Google tried to downplay the problem, saying the reason 4chan appeared at the very top of its search results, highlighted with a photo and set aside in a box, was the fault of an algorithm.
“Unfortunately, early this morning we were briefly serving an inaccurate 4chan website in our Search results for a small number of queries,” the company said in a statement. “Within hours, the 4chan story was algorithmically replaced by relevant results. This should not have appeared for any queries, and we’ll continue to make algorithmic improvements to prevent this from happening in the future.”
Facebook said the offending post was spotted by its global security operations centre but that “its removal was delayed by a few minutes”. In that time, it added, the post was “screen-captured and circulated online”.
‘Series of half-measures’
Both tech giants have faced calls to take greater responsibility for the stories they promote following revelations of Russian interference in last year’s US elections.

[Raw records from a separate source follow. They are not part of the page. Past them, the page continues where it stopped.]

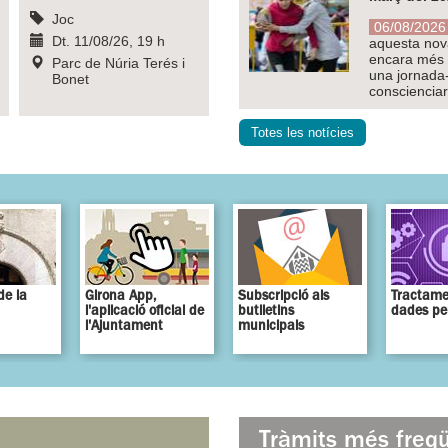
Joc
06/08/2026 
Dt. 11/08/26, 19 h
aquesta nova
encara més t
Parc de Núria Terés i
una jornada-
Bonet
conscienciar 
Totes les notícies
de la
Girona App,
Subscripció als
Tractame
l'aplicació oficial de
butlletins
dades pe
l'Ajuntament
municipals
Tràmits més freq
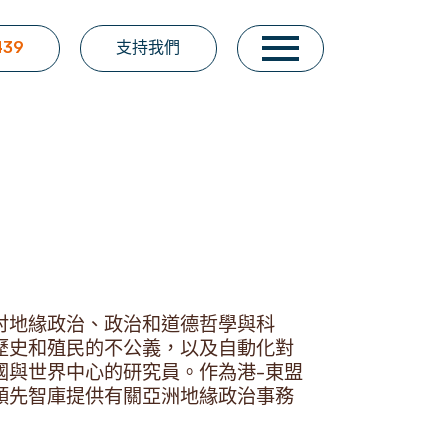
439
支持我們
討地緣政治、政治和道德哲學與科
歷史和殖民的不公義，以及自動化對
國與世界中心的研究員。作為港-東盟
領先智庫提供有關亞洲地緣政治事務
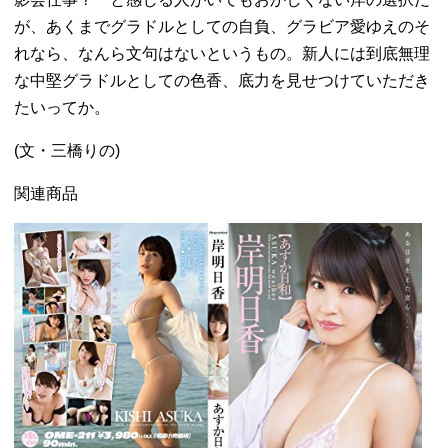
が、あくまでグラドルとしての自負、グラビア愛ゆえのそ
れなら、なんら文句はないというもの。新人には到底無理
な中堅グラドルとしての色香、底力を見せつけていただき
たいってか。
(文・三橋りの)
関連商品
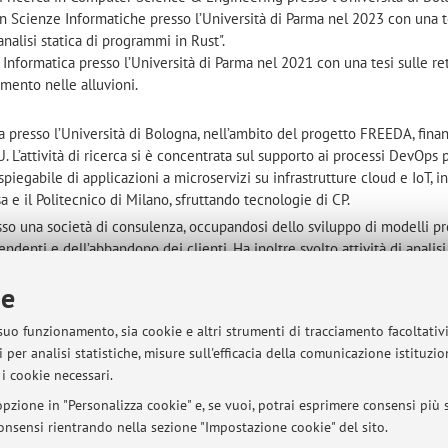
n Scienze Informatiche presso l’Università di Parma nel 2023 con una t
nalisi statica di programmi in Rust".
Informatica presso l’Università di Parma nel 2021 con una tesi sulle ret
amento nelle alluvioni.
a presso l’Università di Bologna, nell’ambito del progetto FREEDA, finan
’attività di ricerca si è concentrata sul supporto ai processi DevOps p
piegabile di applicazioni a microservizi su infrastrutture cloud e IoT, i
a e il Politecnico di Milano, sfruttando tecnologie di CP.
so una società di consulenza, occupandosi dello sviluppo di modelli pre
ndenti e dell’abbandono dei clienti. Ha inoltre svolto attività di analisi
 tramite tecniche di process mining e ha sviluppato applicazioni web per
ie
tenti finali.
hitect presso un’azienda operante nel settore IT, progettando e realiz
 suo funzionamento, sia cookie e altri strumenti di tracciamento facoltativ
er applicazioni web, inclusi sistemi e-commerce ad alto volume.
 per analisi statistiche, misure sull'efficacia della comunicazione istituzi
i cookie necessari.
ns?user=ZK87etkAAAAJ&hl=it
pzione in "Personalizza cookie" e, se vuoi, potrai esprimere consensi più sp
 consensi rientrando nella sezione "Impostazione cookie" del sito.
OPTIMA (Australia).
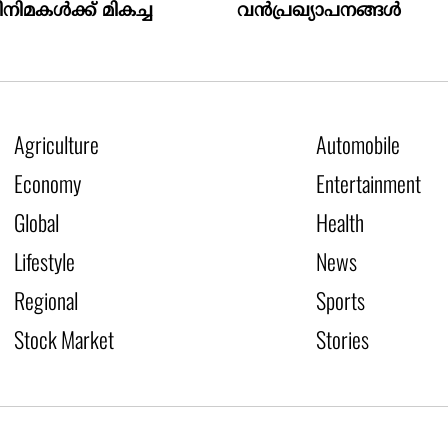
ിമകൾക്ക് മികച്ച
വൻപ്രഖ്യാപനങ്ങൾ
Agriculture
Automobile
Economy
Entertainment
Global
Health
Lifestyle
News
Regional
Sports
Stock Market
Stories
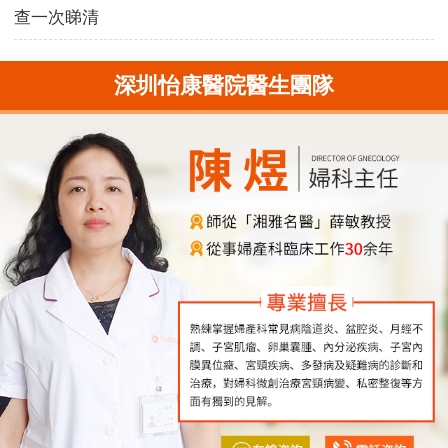
查一次睇清
深圳怡康醫院醫生團隊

“Despite months of assurances to the contrary, the internet’s two largest media platforms have yet to adequately protect their systems from enabling the viral spread of misinformation,” says Forbes.
“There’s a way - the fact is, they don’t have the will,” Scott Galloway, a professor of marketing at New York University told the Financial Times.
Facebook has said it will hire 4,000 additional content moderators but Galloway said that was not enough to have an effect: “It’s pi**ing in the ocean - it’s a series of half measures.”
The Outline’s William Turton agrees saying: “The only reasonable conclusion at this point is that tech companies like Google and Facebook do not care about fixing this.”
“Making sure 4chan is not included in this module seems like the lowest possible bar you could set for Google, and yet the company failed to clear it,” he adds.